ASSIGNED TASK — Give again, exactly and only, the lines running from the one with "Phố Hồ Chí Minh" to the end of the material below; leave out pictures.

GIVEN ENTRIES —

───

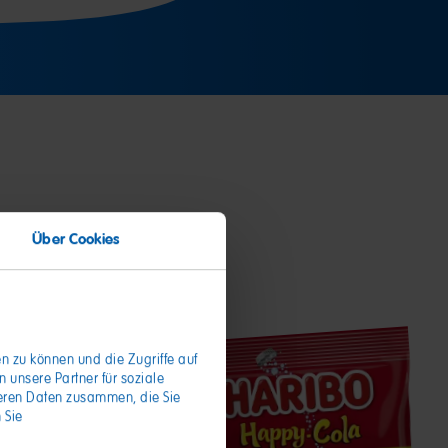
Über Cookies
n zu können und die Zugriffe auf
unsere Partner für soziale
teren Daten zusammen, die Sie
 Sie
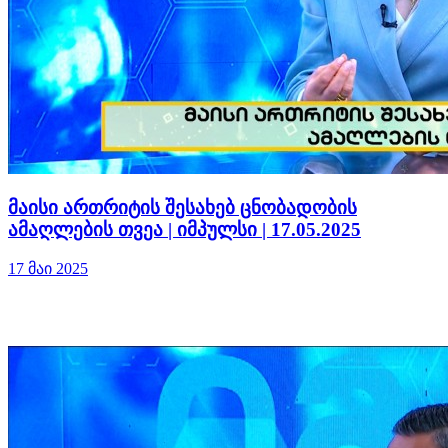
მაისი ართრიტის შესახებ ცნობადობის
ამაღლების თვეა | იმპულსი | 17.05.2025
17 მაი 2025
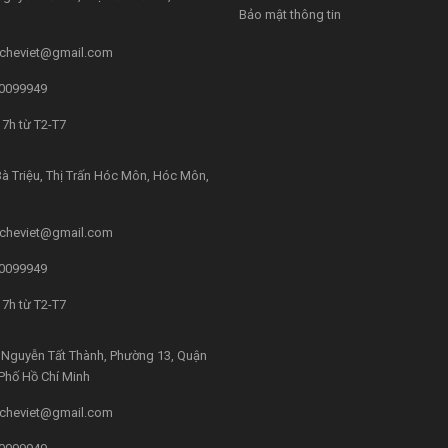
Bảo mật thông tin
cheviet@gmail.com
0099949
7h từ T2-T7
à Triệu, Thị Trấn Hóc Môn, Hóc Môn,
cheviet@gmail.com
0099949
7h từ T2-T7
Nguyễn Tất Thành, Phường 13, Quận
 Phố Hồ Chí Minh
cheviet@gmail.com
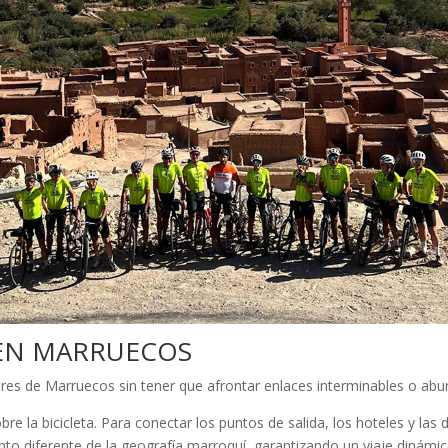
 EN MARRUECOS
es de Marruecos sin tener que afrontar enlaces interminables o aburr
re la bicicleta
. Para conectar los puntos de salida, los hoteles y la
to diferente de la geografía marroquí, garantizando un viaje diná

───

EXERCISE SOLUTION —
 Phố Hồ Chí Minh
cheviet@gmail.com
 EN MARRUECOS
es de Marruecos sin tener que afrontar enlaces interminables o aburr
re la bicicleta
. Para conectar los puntos de salida, los hoteles y la
to diferente de la geografía marroquí, garantizando un viaje diná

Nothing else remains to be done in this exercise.